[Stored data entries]

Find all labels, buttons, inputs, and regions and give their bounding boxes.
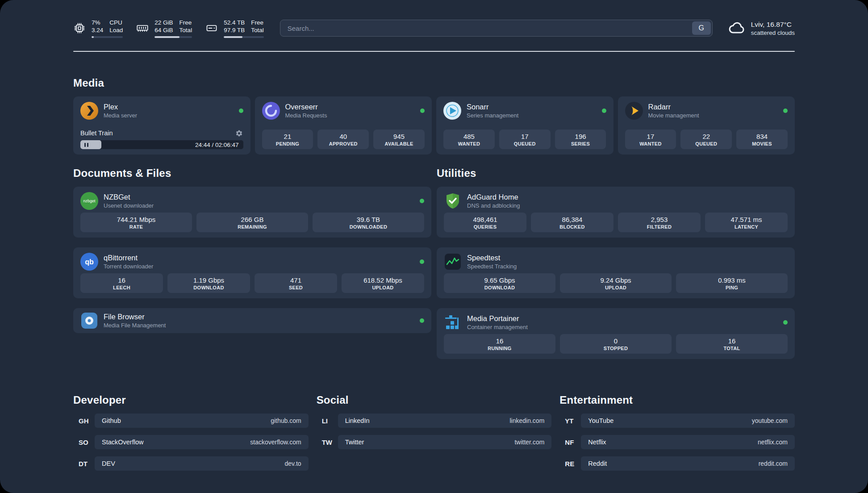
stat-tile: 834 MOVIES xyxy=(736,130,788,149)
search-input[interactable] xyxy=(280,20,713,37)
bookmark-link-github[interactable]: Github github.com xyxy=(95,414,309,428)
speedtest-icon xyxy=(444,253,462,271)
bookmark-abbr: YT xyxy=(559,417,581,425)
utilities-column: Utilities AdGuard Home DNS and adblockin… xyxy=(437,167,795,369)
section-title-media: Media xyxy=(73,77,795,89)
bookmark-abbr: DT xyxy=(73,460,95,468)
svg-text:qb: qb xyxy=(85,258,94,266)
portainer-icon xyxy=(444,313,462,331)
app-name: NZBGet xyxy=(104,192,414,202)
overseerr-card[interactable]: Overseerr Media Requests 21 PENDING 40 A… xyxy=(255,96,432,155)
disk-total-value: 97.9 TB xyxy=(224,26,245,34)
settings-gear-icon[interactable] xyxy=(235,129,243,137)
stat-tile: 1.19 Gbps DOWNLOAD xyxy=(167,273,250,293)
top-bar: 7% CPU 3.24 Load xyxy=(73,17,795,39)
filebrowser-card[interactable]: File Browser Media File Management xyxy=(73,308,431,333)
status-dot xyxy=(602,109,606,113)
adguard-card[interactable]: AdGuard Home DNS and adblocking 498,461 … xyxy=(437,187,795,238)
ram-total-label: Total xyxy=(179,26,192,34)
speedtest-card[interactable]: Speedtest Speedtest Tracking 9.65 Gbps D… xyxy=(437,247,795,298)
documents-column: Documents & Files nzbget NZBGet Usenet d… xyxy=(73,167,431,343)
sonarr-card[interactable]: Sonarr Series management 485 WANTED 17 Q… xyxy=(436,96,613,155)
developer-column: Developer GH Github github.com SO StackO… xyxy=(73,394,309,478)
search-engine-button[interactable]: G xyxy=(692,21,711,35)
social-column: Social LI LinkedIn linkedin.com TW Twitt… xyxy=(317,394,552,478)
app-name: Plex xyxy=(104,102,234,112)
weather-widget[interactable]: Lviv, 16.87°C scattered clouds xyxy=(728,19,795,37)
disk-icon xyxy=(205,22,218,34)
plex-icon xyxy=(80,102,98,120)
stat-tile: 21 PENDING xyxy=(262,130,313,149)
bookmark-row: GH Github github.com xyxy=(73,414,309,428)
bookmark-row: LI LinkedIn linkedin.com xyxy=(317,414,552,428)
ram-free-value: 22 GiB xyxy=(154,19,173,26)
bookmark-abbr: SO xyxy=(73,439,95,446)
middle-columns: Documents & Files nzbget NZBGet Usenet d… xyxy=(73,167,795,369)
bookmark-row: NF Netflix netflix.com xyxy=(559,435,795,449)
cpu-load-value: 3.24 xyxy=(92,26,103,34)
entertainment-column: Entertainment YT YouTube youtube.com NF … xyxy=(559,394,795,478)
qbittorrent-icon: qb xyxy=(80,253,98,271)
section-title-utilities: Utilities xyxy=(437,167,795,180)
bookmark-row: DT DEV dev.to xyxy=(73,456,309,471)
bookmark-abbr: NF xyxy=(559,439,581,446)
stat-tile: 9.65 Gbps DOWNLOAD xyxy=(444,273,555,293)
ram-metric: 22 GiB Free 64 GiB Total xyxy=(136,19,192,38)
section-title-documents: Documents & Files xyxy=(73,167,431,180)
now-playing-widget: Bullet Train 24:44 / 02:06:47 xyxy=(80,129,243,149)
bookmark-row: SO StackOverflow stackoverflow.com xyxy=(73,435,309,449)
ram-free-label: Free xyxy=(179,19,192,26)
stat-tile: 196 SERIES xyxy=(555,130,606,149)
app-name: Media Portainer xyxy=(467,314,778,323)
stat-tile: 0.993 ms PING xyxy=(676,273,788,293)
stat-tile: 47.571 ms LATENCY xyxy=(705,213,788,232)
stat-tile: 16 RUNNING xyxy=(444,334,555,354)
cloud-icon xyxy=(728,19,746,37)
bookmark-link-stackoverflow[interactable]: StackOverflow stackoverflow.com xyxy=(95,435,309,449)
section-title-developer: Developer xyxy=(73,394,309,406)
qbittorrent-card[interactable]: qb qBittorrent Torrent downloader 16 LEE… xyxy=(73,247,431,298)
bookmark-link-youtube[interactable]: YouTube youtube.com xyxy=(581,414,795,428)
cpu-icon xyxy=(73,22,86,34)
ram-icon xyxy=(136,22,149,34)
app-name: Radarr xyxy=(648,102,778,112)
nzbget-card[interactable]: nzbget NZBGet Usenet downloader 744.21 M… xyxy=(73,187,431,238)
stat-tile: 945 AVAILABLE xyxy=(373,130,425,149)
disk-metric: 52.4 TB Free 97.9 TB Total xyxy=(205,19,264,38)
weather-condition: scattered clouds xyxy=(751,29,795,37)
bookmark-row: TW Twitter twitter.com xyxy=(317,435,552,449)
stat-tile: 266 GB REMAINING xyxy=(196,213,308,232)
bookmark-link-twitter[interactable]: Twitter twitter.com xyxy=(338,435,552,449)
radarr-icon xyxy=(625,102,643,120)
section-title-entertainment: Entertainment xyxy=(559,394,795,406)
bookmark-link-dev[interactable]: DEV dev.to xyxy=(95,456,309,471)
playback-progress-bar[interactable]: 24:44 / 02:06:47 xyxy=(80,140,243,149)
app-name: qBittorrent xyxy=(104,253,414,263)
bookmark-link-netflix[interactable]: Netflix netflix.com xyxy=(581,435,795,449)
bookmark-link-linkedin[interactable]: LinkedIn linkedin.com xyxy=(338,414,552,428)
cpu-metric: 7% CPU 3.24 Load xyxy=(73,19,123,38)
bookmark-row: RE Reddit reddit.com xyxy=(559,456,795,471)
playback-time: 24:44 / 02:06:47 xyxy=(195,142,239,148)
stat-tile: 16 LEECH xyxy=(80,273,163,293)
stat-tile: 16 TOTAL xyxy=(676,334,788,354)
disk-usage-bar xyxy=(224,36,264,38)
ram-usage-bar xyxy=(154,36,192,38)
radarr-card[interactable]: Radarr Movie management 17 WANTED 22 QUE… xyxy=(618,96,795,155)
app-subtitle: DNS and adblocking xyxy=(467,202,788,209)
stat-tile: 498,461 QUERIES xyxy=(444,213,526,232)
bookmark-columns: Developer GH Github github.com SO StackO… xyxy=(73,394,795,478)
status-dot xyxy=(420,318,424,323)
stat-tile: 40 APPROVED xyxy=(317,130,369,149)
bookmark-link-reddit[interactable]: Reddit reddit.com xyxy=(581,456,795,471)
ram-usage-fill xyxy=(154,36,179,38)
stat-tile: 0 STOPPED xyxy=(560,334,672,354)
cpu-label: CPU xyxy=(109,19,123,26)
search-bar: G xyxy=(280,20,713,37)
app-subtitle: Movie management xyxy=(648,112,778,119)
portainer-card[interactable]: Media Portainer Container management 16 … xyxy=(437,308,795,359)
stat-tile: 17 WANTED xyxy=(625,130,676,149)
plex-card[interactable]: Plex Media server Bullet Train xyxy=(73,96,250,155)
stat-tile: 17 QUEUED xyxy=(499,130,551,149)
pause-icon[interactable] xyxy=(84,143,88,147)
---
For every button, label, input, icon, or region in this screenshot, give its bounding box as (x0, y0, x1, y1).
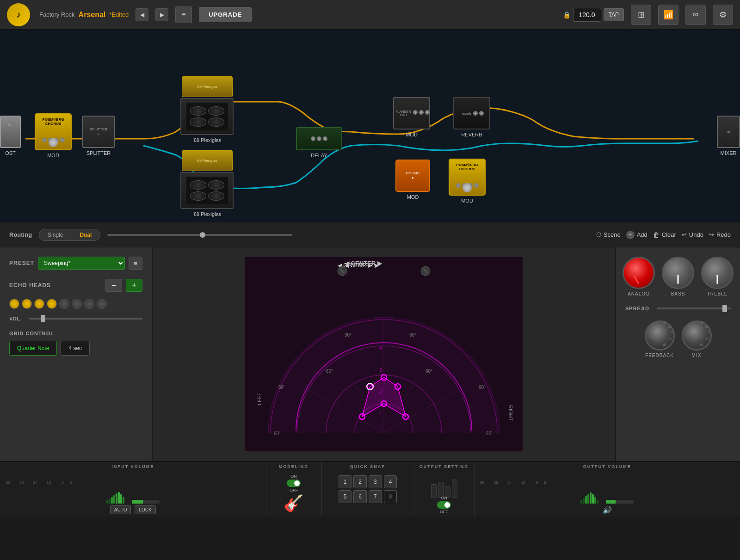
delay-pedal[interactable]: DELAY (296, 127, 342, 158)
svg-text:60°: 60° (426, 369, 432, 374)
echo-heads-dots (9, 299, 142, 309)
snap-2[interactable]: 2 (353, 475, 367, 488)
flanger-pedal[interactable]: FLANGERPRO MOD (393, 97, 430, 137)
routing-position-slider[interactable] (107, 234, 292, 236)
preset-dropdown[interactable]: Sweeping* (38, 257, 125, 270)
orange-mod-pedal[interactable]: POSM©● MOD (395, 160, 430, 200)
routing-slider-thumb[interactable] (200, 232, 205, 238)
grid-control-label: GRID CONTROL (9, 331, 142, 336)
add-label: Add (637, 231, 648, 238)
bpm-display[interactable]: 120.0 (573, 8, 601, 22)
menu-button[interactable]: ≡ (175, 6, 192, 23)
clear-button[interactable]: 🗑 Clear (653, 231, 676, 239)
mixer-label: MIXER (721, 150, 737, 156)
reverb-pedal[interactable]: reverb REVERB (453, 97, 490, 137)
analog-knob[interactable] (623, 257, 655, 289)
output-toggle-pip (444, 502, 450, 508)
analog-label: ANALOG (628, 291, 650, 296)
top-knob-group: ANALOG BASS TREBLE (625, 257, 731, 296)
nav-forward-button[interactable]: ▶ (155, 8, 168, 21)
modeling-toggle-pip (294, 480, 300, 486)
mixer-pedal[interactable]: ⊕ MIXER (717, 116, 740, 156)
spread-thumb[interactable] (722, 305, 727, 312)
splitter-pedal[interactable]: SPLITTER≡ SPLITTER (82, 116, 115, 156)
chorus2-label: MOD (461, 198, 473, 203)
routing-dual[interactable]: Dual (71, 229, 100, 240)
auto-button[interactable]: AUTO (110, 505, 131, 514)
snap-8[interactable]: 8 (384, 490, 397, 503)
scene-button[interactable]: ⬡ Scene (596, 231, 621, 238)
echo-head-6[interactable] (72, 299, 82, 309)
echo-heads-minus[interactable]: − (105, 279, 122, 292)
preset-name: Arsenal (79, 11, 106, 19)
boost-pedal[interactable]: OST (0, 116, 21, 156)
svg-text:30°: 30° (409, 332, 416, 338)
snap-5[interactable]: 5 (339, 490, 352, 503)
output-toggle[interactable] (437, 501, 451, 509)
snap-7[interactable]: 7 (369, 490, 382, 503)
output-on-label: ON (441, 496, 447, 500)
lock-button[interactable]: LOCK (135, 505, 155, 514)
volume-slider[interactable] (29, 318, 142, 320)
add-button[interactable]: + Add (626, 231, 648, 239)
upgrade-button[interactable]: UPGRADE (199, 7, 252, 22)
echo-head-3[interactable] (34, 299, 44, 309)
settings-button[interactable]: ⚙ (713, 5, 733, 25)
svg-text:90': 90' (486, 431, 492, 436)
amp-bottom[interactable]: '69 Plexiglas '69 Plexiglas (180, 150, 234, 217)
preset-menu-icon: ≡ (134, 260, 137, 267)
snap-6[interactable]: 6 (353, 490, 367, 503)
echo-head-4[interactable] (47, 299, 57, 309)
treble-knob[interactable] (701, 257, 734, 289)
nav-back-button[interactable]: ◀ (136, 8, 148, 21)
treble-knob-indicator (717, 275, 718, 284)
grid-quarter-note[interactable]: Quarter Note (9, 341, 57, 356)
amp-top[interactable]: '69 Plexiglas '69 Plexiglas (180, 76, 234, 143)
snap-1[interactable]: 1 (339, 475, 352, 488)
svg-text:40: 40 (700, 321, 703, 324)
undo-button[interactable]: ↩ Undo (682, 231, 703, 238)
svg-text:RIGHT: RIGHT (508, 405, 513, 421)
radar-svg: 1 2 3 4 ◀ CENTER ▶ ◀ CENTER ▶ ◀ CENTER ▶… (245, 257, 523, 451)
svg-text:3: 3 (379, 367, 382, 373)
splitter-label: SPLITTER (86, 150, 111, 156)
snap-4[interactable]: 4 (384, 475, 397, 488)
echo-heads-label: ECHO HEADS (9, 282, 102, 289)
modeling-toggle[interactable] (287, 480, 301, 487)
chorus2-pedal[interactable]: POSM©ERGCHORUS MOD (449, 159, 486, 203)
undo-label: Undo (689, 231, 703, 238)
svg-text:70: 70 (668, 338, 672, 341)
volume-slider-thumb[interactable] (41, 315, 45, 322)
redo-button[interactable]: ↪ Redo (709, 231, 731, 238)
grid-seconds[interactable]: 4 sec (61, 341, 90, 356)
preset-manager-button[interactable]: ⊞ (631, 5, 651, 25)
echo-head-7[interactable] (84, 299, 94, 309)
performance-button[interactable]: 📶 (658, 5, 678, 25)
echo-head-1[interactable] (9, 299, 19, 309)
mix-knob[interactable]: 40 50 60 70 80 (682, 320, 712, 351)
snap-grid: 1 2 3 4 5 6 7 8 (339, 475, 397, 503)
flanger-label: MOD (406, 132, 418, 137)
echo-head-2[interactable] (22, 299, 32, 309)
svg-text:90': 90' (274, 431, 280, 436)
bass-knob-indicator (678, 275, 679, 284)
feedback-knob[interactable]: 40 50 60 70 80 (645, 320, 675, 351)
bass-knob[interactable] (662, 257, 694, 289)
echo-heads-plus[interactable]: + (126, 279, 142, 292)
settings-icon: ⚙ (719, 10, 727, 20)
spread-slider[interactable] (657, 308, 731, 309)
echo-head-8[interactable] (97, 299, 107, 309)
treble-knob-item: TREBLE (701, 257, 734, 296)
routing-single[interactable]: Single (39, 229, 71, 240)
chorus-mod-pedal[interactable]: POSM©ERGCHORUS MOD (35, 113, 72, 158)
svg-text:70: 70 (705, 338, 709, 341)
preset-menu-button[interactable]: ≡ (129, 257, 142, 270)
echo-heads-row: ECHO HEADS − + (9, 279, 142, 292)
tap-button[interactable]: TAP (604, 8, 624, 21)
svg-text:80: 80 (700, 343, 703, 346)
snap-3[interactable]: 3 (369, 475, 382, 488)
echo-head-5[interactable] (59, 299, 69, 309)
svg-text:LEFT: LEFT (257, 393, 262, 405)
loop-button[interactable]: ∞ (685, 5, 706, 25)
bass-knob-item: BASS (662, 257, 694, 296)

_What to produce:_ Say how many lines in the records hold "value", with the number as the whole reply.

_Exercise solution:_ 3